WASHINGTON — The Republican chairman of the House committee investigating Hillary Clinton’s email practices asked a federal prosecutor Tuesday to determine whether she or others working with her played a role in the deletion of thousands of her emails by a Colorado technology firm overseeing her private computer server in 2015.
The written request by Rep. Jason Chaffetz, R-Utah, and obtained by The Associated Press, is based on recent revelations from the FBI, which decided not to press for criminal charges after its own yearlong investigation.
Clinton and her longtime aide and lawyer, Cheryl Mills, told FBI investigators during questioning that they had no knowledge of the deletions. Those occurred separately from the email deletions overseen by the former secretary of state’s legal team last year before she turned over 33,000 work-related messages to the State Department. The FBI’s recently released summaries of its investigation did not offer any evidence contradicting their statements.

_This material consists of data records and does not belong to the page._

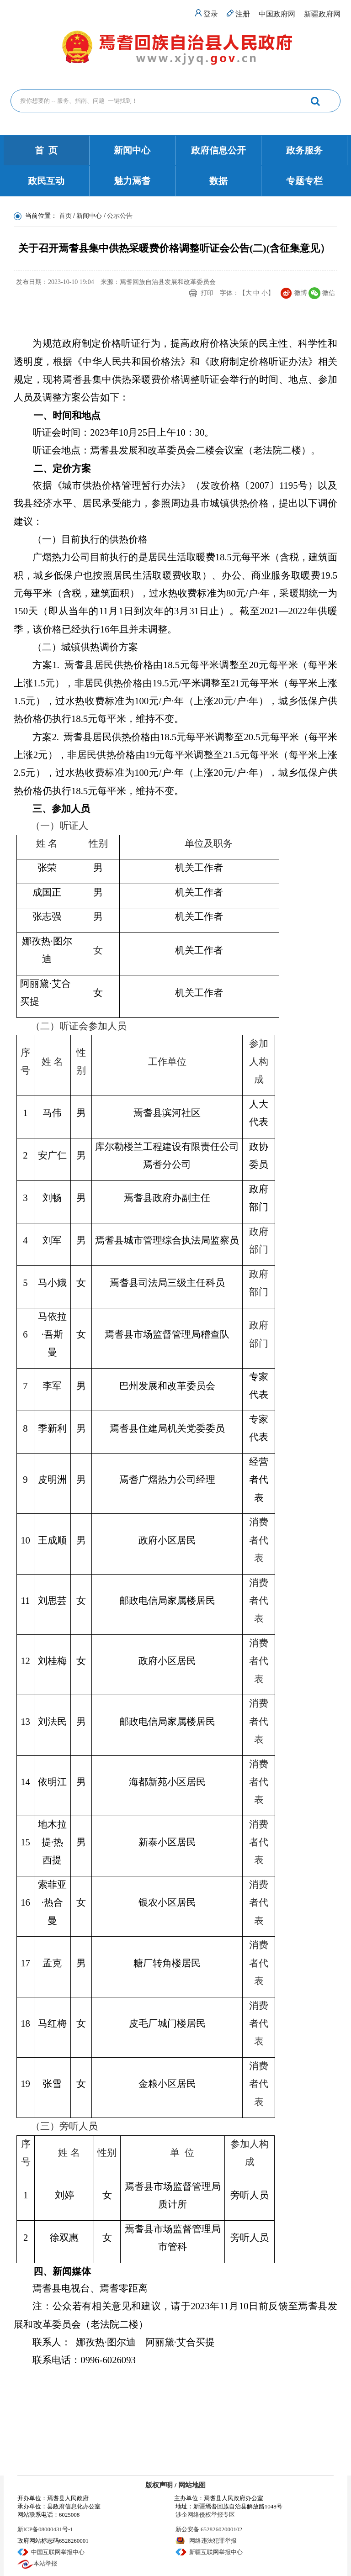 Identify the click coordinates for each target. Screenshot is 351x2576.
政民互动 (46, 181)
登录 (210, 14)
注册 (242, 14)
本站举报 (45, 2563)
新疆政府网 (322, 14)
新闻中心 (132, 150)
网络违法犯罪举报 (213, 2540)
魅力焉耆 (132, 181)
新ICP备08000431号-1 (45, 2529)
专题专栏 (304, 181)
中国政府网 (277, 14)
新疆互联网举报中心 (216, 2552)
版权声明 (159, 2485)
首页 (65, 215)
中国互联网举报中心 (58, 2552)
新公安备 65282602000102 (209, 2529)
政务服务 (304, 150)
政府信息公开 (218, 150)
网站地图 (192, 2485)
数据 (218, 181)
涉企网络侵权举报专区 (205, 2514)
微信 (328, 293)
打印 (207, 293)
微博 (300, 293) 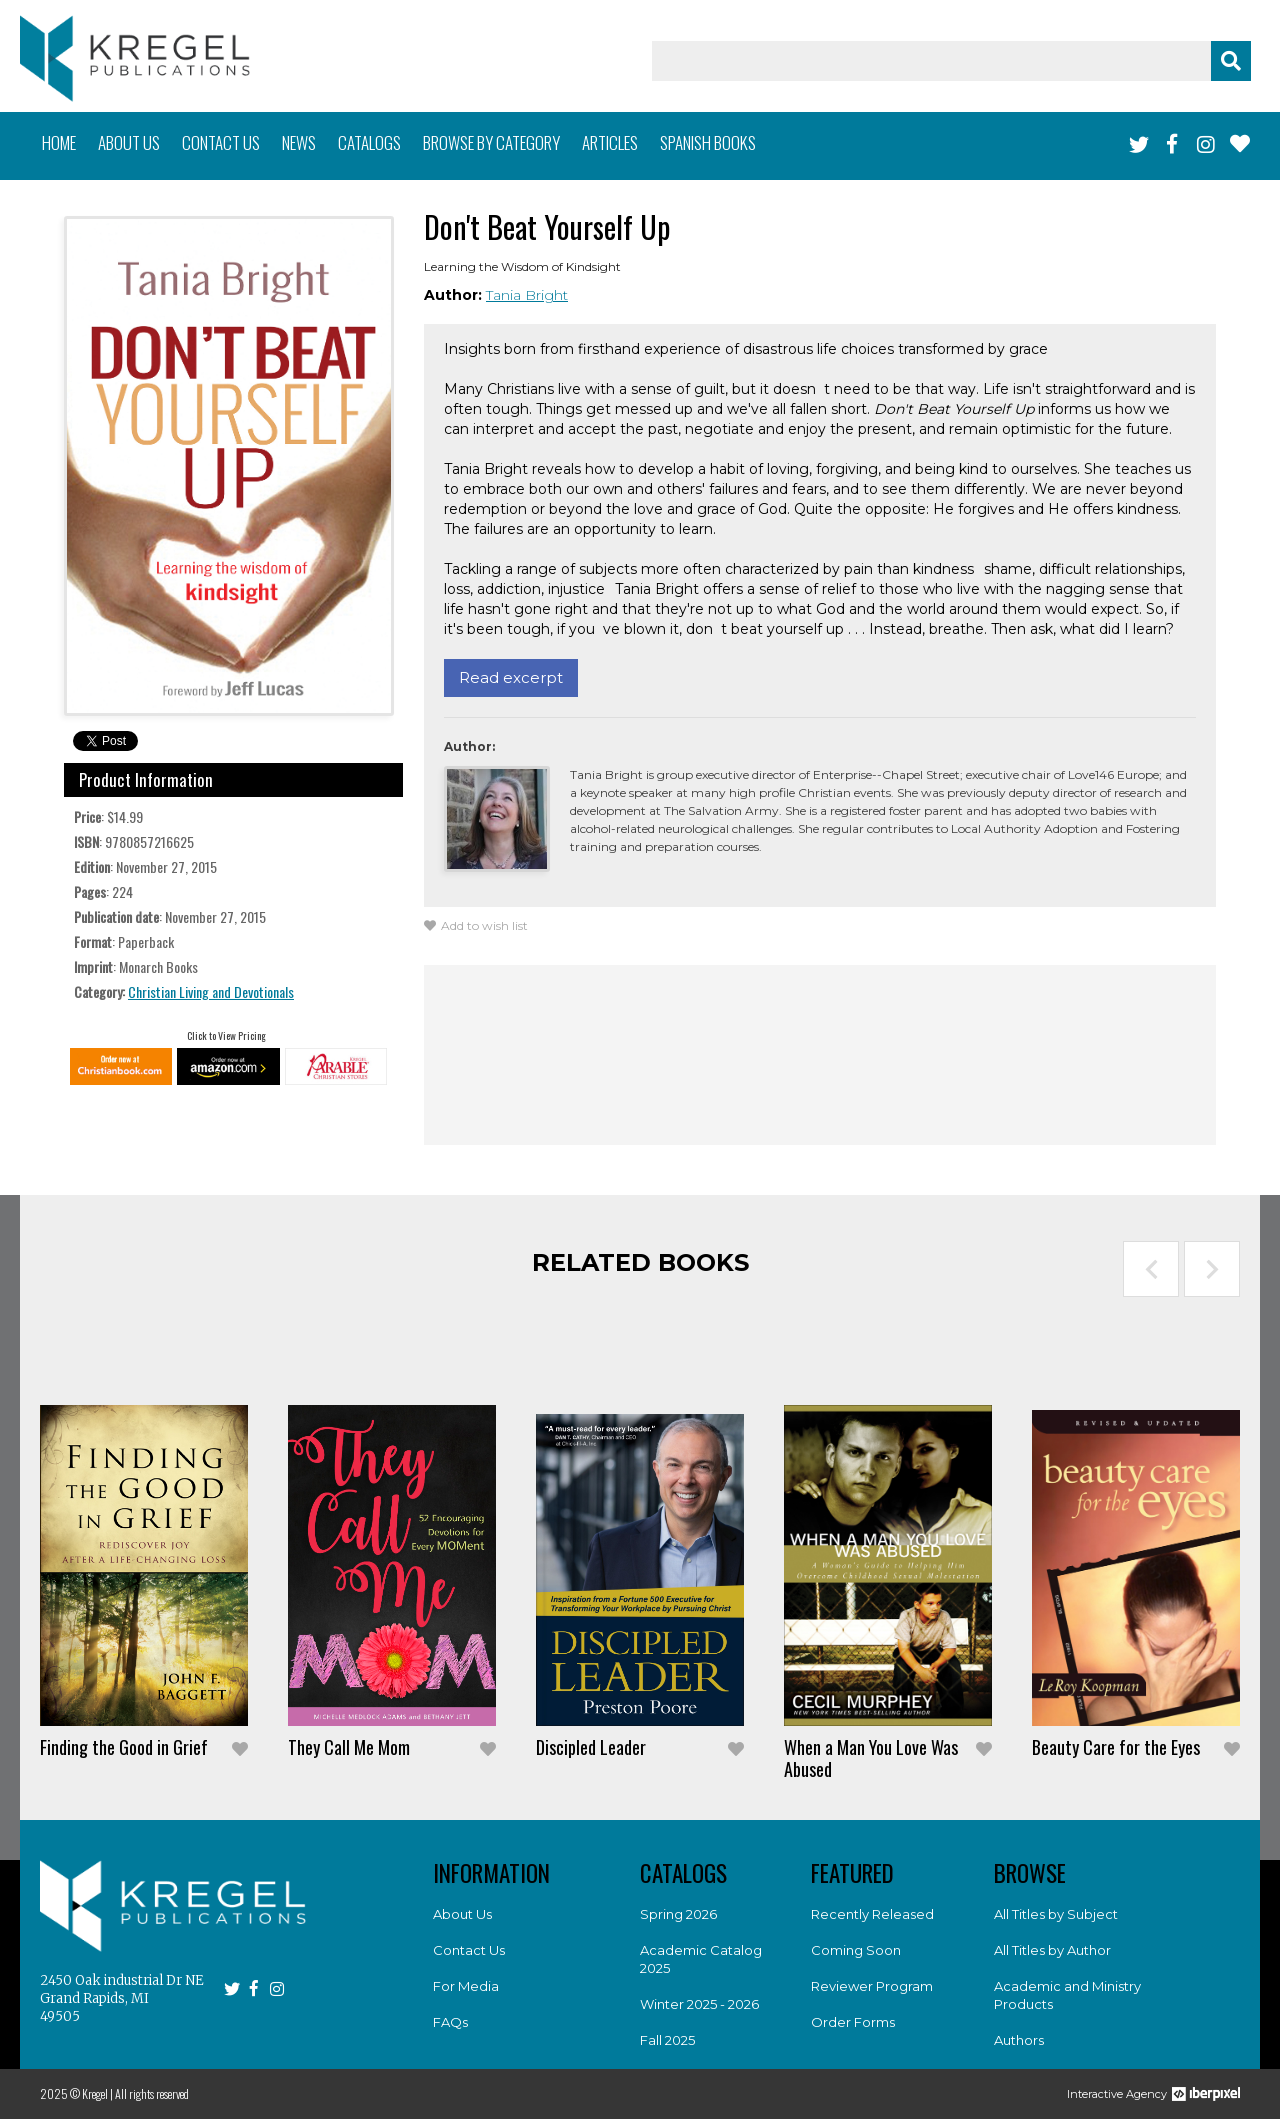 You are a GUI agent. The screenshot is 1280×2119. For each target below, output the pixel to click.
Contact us (221, 142)
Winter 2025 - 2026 (699, 2004)
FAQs (450, 2022)
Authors (1019, 2040)
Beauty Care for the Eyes (1116, 1747)
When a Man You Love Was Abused (871, 1758)
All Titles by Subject (1056, 1914)
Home (59, 142)
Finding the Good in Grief (124, 1747)
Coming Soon (856, 1950)
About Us (462, 1914)
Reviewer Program (872, 1986)
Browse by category (491, 142)
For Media (466, 1986)
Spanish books (708, 142)
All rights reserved (152, 2093)
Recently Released (872, 1914)
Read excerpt (511, 677)
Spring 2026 (678, 1914)
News (299, 142)
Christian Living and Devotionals (211, 991)
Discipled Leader (591, 1747)
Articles (610, 142)
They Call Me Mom (349, 1747)
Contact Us (469, 1950)
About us (129, 142)
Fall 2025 (667, 2040)
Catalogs (369, 142)
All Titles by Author (1052, 1950)
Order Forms (853, 2022)
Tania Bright (527, 295) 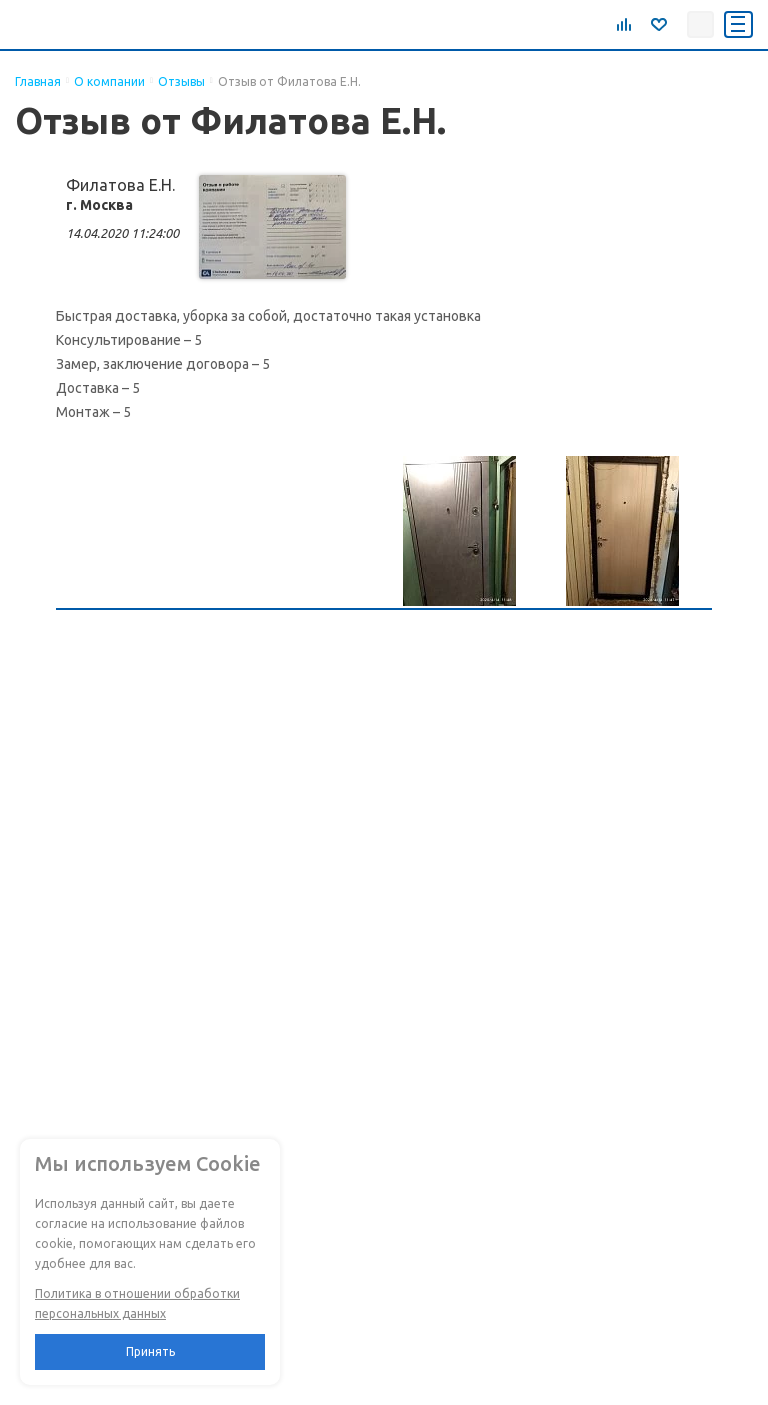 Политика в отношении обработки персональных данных (137, 1303)
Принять (150, 1351) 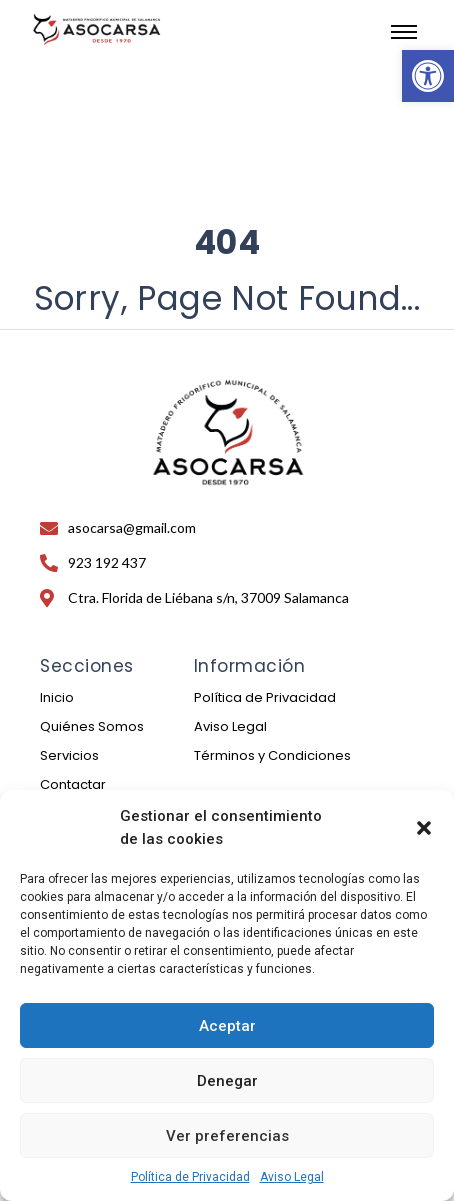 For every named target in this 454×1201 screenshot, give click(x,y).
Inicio (57, 697)
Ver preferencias (227, 1136)
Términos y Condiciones (272, 755)
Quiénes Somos (92, 726)
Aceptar (227, 1026)
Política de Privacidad (190, 1177)
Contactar (73, 784)
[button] (428, 76)
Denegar (227, 1081)
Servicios (69, 755)
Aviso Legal (292, 1177) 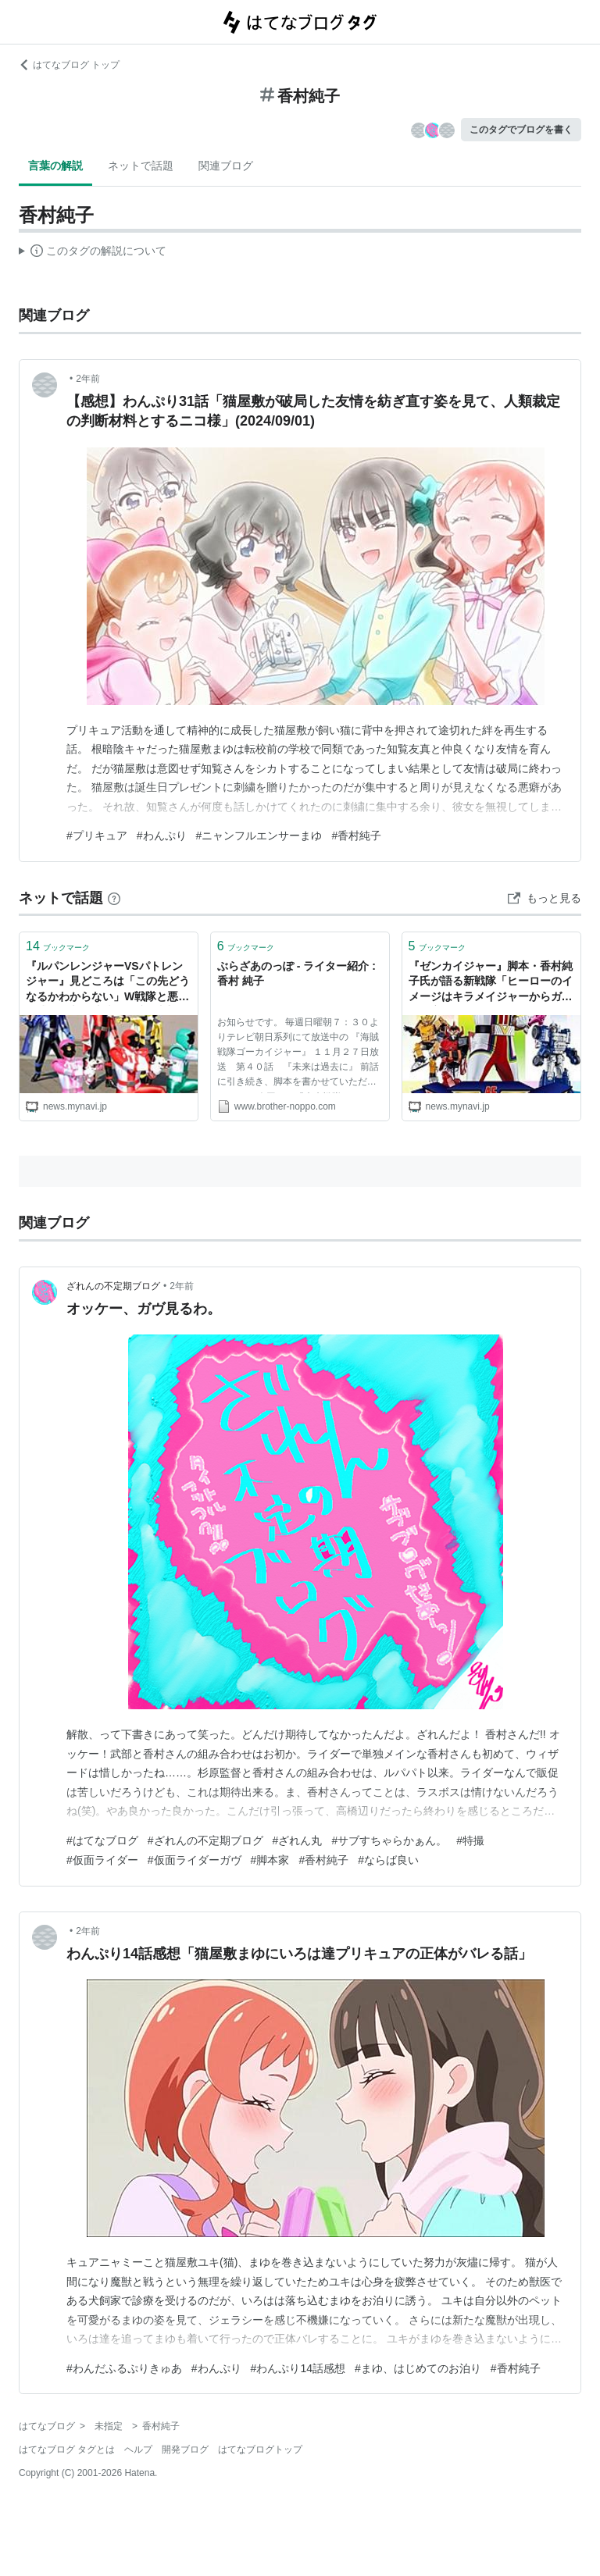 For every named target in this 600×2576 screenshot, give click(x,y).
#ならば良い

In a separate letter also obtained by the AP, Chaffetz — the House Oversight and Government Reform Committee chairman — warned the Denver-based tech firm, which hosted Clinton’s server, that one of its engineers who deleted Clinton’s electronic files last year could face federal charges of obstructing justice and destroying evidence for erasing the material. That’s because the congressional inquiry into the 2012 attacks in Benghazi, Libya, in which four Americans were killed, had issued a formal order on March 3, 2015, to preserve such records.